Saved entries:
☆ ☆ ☆ ☆
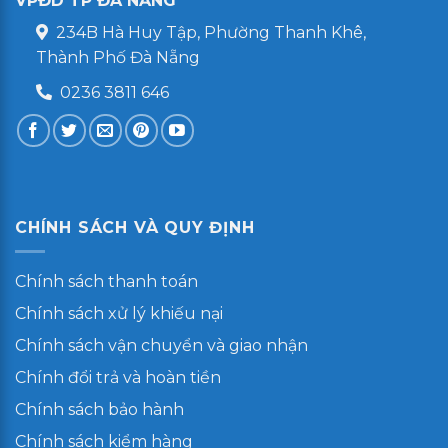
VPĐD TP ĐÀ NẴNG
234B Hà Huy Tập, Phường Thanh Khê,
Thành Phố Đà Nẵng
0236 3811 646
CHÍNH SÁCH VÀ QUY ĐỊNH
Chính sách thanh toán
Chính sách xử lý khiếu nại
Chính sách vận chuyển và giao nhận
Chính đổi trả và hoàn tiền
Chính sách bảo hành
Chính sách kiểm hàng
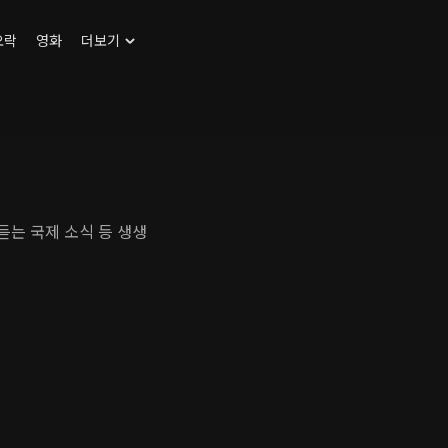
오락
영화
더보기
듣는 국제 소식 등 생생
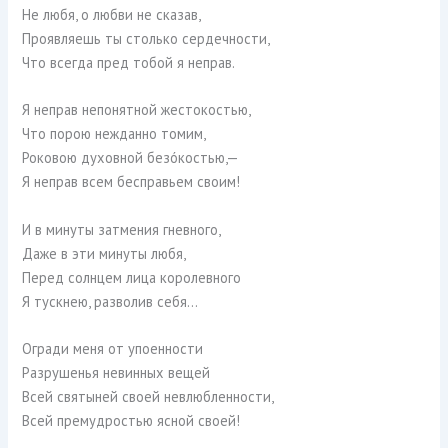
Не любя, о любви не сказав,
Проявляешь ты столько сердечности,
Что всегда пред тобой я неправ.
Я неправ непонятной жестокостью,
Что порою нежданно томим,
Роковою духовной безóкостью,—
Я неправ всем бесправьем своим!
И в минуты затмения гневного,
Даже в эти минуты любя,
Перед солнцем лица королевного
Я тускнею, разволив себя…
Огради меня от упоенности
Разрушенья невинных вещей
Всей святыней своей невлюбленности,
Всей премудростью ясной своей!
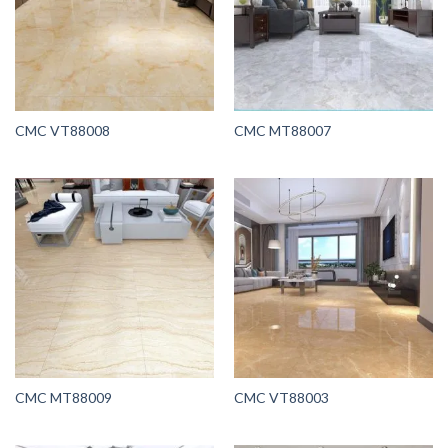
CMC VT88008
CMC MT88007
CMC MT88009
CMC VT88003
☆ ☆ ☆ ☆
In the copy, keep every line of the data above exactly and drop each picture.

Output of the task:
VPĐD TP ĐÀ NẴNG
234B Hà Huy Tập, Phường Thanh Khê,
Thành Phố Đà Nẵng
0236 3811 646
CHÍNH SÁCH VÀ QUY ĐỊNH
Chính sách thanh toán
Chính sách xử lý khiếu nại
Chính sách vận chuyển và giao nhận
Chính đổi trả và hoàn tiền
Chính sách bảo hành
Chính sách kiểm hàng
오락
영화
더보기
듣는 국제 소식 등 생생
Не любя, о любви не сказав,
Проявляешь ты столько сердечности,
Что всегда пред тобой я неправ.
Я неправ непонятной жестокостью,
Что порою нежданно томим,
Роковою духовной безóкостью,—
Я неправ всем бесправьем своим!
И в минуты затмения гневного,
Даже в эти минуты любя,
Перед солнцем лица королевного
Я тускнею, разволив себя…
Огради меня от упоенности
Разрушенья невинных вещей
Всей святыней своей невлюбленности,
Всей премудростью ясной своей!
CMC VT88008
CMC MT88007
CMC MT88009
CMC VT88003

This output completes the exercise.